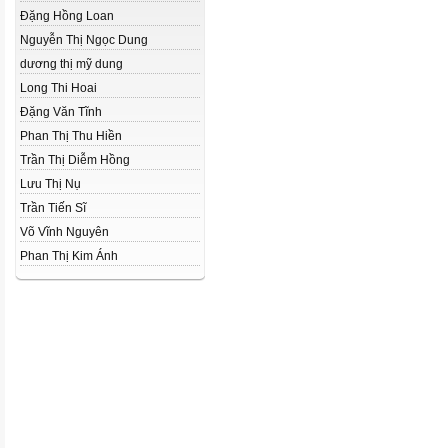
Đặng Hồng Loan
Nguyễn Thị Ngọc Dung
dương thị mỹ dung
Long Thi Hoai
Đặng Văn Tĩnh
Phan Thị Thu Hiền
Trần Thị Diễm Hồng
Lưu Thị Nụ
Trần Tiến Sĩ
Võ Vĩnh Nguyên
Phan Thị Kim Ánh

** Task to complete **
The expected result is the complete listing above, printed exactly, with no pictures.

** Task solution **
Đặng Hồng Loan
Nguyễn Thị Ngọc Dung
dương thị mỹ dung
Long Thi Hoai
Đặng Văn Tĩnh
Phan Thị Thu Hiền
Trần Thị Diễm Hồng
Lưu Thị Nụ
Trần Tiến Sĩ
Võ Vĩnh Nguyên
Phan Thị Kim Ánh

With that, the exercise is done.